Nunavut mine needs improved monitoring, public oversight: WWF
“That very foundation is missing”
Nunavut’s Mary River iron mine could be a strong example of sustainable development in the Arctic, says World Wildlife Foundation-Canada.
But it’s lacking the public oversight it needs to achieve that.
The Baffinland Iron Mines Corp. mine, which shipped its first load of iron ore to Europe in 2015, released its 2015 annual report this past spring, offering a 111-page breakdown of the mine’s performance and monitoring programs in 2015 and plans for 2016.
But years after the project’s approval, Baffinland has no formal guidelines to inform the level of data the company collects on its project, and how its analyses are reported, said WWF-Canada, which sits as an observing member on the mine’s Marine Environment Working Group.
“The NIRB has put in an adaptive management approach, and that’s understandable because a lot of what this project is doing are firsts,” said Paul Crowley, director of WWF-Canada’s Arctic program.
“But the very foundation of adaptive management would be a monitoring program that is mandated; that has very clear guidelines and very clear reporting guidelines that then move into the public process.”
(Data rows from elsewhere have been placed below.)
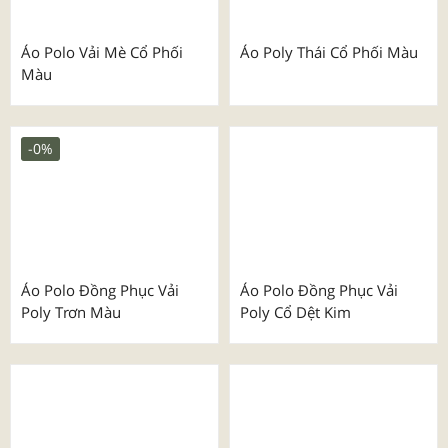
Áo Polo Vải Mè Cổ Phối
Áo Poly Thái Cổ Phối Màu
Màu
-0%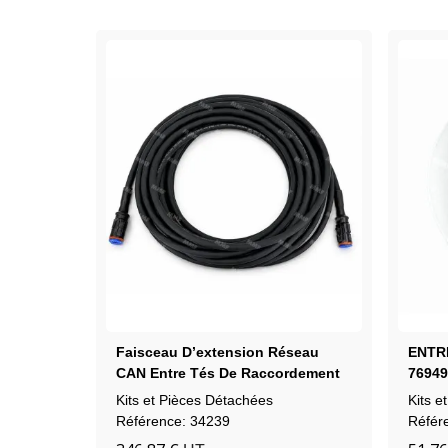
Faisceau D’extension Réseau
ENTR
CAN Entre Tés De Raccordement
76949
721575
Kits et Pièces Détachées
Kits e
Référence: 34239
Référ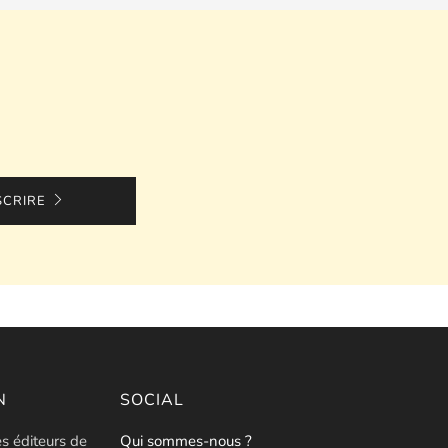
SCRIRE
N
SOCIAL
es éditeurs de
Qui sommes-nous ?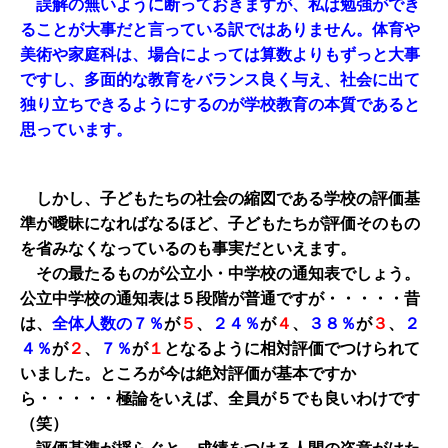
誤解の無いように断っておきますが、私は勉強ができ
ることが大事だと言っている訳ではありません。体育や
美術や家庭科は、場合によっては算数よりもずっと大事
ですし、多面的な教育をバランス良く与え、社会に出て
独り立ちできるようにするのが学校教育の本質であると
思っています。
しかし、子どもたちの社会の縮図である学校の評価基
準が曖昧になればなるほど、子どもたちが評価そのもの
を省みなくなっているのも事実だといえます。
その最たるものが公立小・中学校の通知表でしょう。
公立中学校の通知表は５段階が普通ですが・・・・・昔
は、
全体人数の７％
が
５
、
２４％
が
４
、
３８％
が
３
、
２
４％
が
２
、
７％
が
１
となるように相対評価でつけられて
いました。ところが今は絶対評価が基本ですか
ら・・・・・極論をいえば、全員が５でも良いわけです
（笑）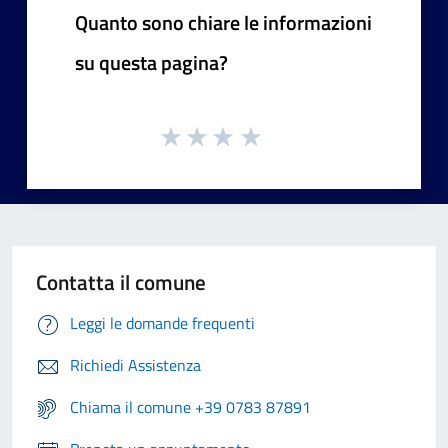
Quanto sono chiare le informazioni
su questa pagina?
Contatta il comune
Leggi le domande frequenti
Richiedi Assistenza
Chiama il comune +39 0783 87891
“That way, the Nunavut Impact Review Board, and anyone who is interested, can follow how the project is impacting the environment and how, if anything should be done to adapt what is going on,” Crowley said. “And that very foundation is missing.”
In the absence of a NIRB monitoring framework, WWF is asking the NIRB to request and review the results of Baffinland’s monitoring programs and mitigation measures.
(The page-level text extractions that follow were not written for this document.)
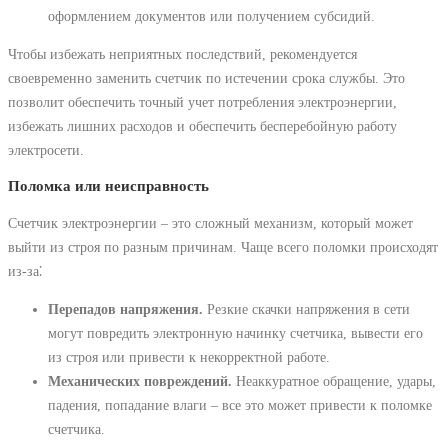
оформлением документов или получением субсидий.
Чтобы избежать неприятных последствий, рекомендуется
своевременно заменить счетчик по истечении срока службы. Это
позволит обеспечить точный учет потребления электроэнергии,
избежать лишних расходов и обеспечить бесперебойную работу
электросети.
Поломка или неисправность
Счетчик электроэнергии – это сложный механизм, который может
выйти из строя по разным причинам. Чаще всего поломки происходят
из-за⁚
Перепадов напряжения.
Резкие скачки напряжения в сети
могут повредить электронную начинку счетчика, вывести его
из строя или привести к некорректной работе.
Механических повреждений.
Неаккуратное обращение, удары,
падения, попадание влаги – все это может привести к поломке
счетчика.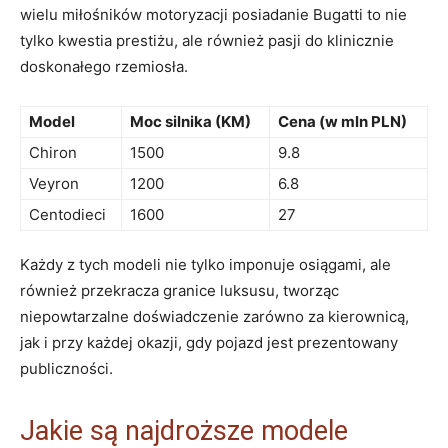
⁤wielu miłośników motoryzacji posiadanie Bugatti to nie
tylko kwestia prestiżu, ale również pasji ⁣do klinicznie‌
doskonałego rzemiosła.
Model
Moc​ silnika ⁣(KM)
Cena (w mln PLN)
Chiron
1500
9.8
Veyron
1200
6.8
Centodieci
1600
27
Każdy z tych modeli nie tylko imponuje osiągami, ale
również przekracza granice luksusu, ⁣tworząc
niepowtarzalne doświadczenie zarówno za kierownicą,
jak i ⁣przy każdej​ okazji, gdy ⁢pojazd jest prezentowany
publiczności.
Jakie są najdroższe modele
As part of the company’s project certificate, Baffinland is required to keep tabs on the mine’s environmental and socio-economic footprint with the goal of minimizing any negative impacts.
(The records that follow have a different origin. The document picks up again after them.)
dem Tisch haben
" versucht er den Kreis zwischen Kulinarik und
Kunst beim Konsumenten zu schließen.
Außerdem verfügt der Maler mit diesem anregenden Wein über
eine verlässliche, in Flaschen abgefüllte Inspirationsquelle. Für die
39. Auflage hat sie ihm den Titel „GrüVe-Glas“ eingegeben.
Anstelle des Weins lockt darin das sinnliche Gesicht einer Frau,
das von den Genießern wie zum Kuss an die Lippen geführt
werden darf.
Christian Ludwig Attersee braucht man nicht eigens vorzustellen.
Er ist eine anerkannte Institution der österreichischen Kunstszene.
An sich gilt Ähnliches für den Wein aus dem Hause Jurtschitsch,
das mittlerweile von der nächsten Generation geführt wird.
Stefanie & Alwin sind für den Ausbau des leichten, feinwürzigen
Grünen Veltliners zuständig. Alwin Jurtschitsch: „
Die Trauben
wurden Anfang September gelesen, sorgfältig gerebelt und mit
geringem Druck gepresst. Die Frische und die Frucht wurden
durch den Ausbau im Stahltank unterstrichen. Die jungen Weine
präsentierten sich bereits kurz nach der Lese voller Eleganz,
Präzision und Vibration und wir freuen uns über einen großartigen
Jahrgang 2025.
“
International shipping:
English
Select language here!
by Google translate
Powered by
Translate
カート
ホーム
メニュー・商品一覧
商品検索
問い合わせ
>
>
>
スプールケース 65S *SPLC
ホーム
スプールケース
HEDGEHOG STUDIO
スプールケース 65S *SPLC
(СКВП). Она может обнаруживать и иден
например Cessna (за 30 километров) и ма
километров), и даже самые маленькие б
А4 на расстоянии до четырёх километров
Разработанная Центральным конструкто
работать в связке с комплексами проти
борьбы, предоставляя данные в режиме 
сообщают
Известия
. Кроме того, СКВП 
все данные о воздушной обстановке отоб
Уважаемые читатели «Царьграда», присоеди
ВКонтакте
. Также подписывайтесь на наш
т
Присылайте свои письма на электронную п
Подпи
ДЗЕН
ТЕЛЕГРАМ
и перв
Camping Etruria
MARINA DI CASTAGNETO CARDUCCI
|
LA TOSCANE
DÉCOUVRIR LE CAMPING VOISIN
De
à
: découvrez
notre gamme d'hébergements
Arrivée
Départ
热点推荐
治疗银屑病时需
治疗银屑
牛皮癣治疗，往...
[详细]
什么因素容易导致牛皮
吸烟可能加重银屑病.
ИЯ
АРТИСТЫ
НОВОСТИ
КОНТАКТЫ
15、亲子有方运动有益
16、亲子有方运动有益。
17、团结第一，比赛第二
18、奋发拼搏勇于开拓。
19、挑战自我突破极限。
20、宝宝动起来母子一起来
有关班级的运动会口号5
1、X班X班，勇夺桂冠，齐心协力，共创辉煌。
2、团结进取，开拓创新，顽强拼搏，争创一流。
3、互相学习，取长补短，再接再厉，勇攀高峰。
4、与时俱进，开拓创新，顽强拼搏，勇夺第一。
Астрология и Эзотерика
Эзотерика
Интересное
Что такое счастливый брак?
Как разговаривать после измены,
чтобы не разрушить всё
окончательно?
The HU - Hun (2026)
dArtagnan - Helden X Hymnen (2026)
But the scope of the project has also changed over time, including plans to triple the mine’s input, increase the shipping season from four months to ten months of the year and more recently, a proposal to resurrect an earlier plan to construct a railway from the North Baffin mine site to Milne Inlet.
But those changes should not delay a solid monitoring plan, Crowley said.
In its own review of Baffinland’s annual report, the Government of Nunavut re-iterated comments it first made in 2014, urging changes in the way the company monitors caribou in the region around the mine site.
“Overall, the current monitoring program for mammals is anecdotal and will be unlikely to detect any project effects,” the GN wrote to the NIRB June 13.
The GN said it would be more efficient for Baffinland to contribute to the territorial government’s own regional monitoring efforts “which are far more likely to garner useful data.” The GN noted Baffinland already provided logistical support for its 2015 aerial caribou survey.
Environment officials at the GN also expressed concerns with Baffinland’s polar bear monitoring, a program in which “polar bears are only incidentally recorded during monitoring work for other marine mammals,” which offers “no useful information on population numbers.”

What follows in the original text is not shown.